(Extracted page text data)
************

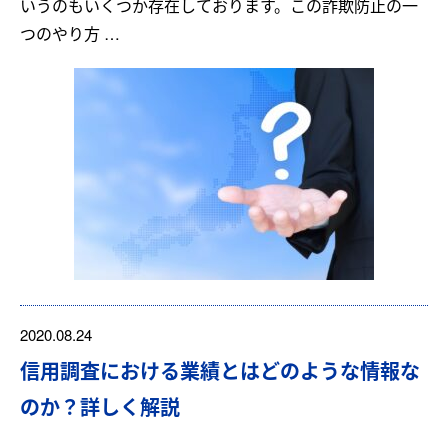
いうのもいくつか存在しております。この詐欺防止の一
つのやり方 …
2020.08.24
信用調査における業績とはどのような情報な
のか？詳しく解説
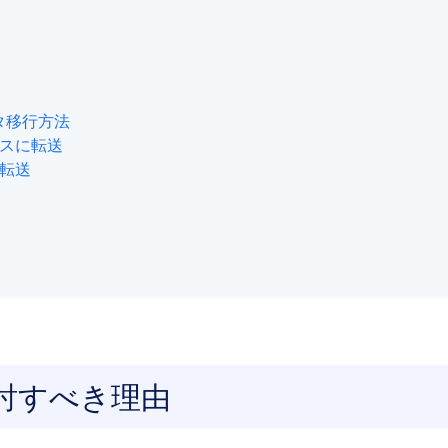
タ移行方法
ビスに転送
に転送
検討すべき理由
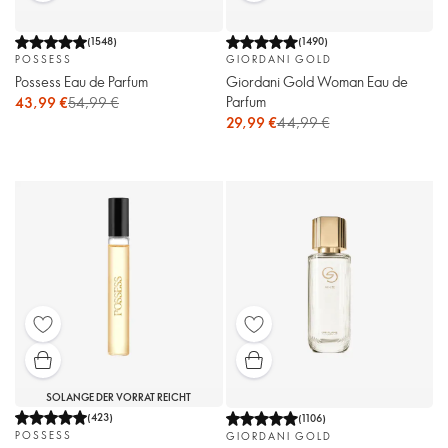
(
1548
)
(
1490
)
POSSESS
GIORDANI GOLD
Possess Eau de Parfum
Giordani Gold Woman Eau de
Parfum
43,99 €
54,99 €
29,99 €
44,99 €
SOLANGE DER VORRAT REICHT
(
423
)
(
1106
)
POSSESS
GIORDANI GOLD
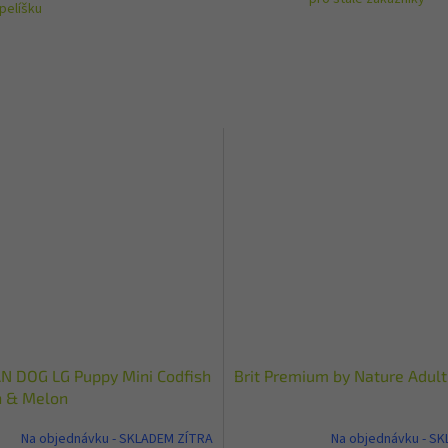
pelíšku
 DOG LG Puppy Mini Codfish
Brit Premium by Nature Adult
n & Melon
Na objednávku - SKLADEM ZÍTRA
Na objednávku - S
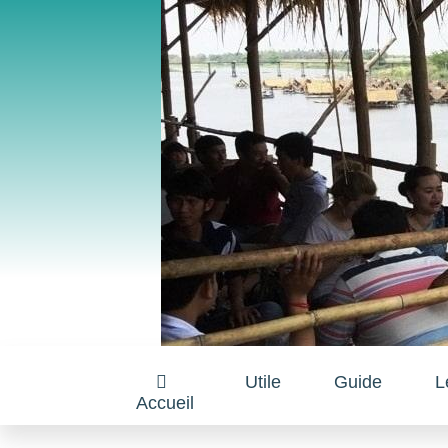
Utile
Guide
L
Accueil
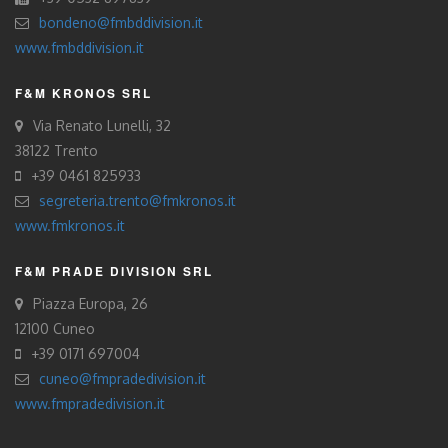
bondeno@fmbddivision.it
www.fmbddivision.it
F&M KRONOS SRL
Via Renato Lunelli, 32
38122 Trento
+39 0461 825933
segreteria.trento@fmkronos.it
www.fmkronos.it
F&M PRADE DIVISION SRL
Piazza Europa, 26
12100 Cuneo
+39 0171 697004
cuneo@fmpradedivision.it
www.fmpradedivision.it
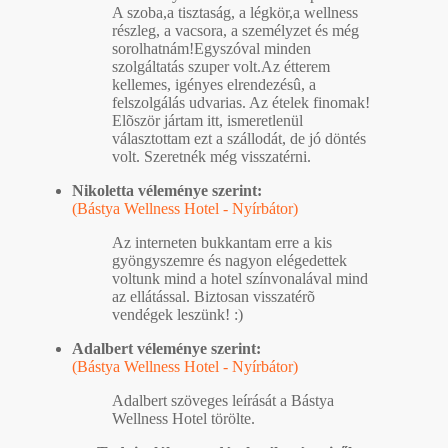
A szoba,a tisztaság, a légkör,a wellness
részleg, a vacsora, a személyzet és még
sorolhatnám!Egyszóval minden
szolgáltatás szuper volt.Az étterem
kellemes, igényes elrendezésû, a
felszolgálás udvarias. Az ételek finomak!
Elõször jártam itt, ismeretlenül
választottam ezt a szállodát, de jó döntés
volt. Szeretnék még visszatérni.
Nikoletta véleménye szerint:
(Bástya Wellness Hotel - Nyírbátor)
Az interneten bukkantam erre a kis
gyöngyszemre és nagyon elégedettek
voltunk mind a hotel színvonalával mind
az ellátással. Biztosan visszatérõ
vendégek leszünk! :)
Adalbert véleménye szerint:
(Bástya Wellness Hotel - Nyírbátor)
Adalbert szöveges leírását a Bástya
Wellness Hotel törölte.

************

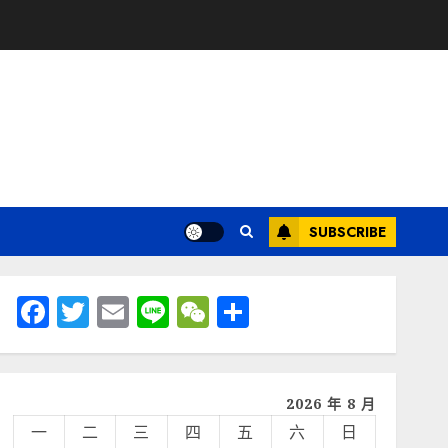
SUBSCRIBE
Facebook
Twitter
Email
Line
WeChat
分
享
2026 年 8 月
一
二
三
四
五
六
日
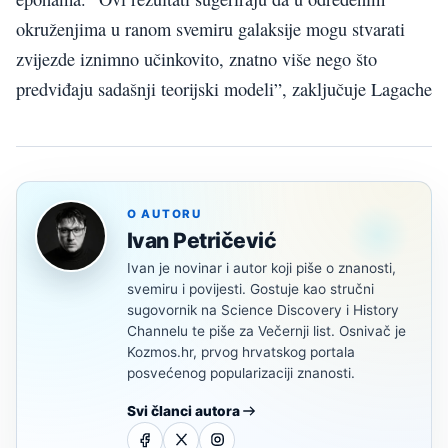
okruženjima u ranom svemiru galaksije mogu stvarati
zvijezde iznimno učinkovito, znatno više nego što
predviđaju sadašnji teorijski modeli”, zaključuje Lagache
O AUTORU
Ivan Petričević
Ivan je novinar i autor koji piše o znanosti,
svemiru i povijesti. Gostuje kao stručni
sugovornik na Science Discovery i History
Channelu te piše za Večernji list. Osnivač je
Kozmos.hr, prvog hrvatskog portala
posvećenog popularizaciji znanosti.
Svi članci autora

************

◆ **WHAT THE EXERCISE ASKS**:
The response must contain each line above that holds the string "znanosti".

◆ **WRITTEN ANSWER**:
Ivan je novinar i autor koji piše o znanosti,
posvećenog popularizaciji znanosti.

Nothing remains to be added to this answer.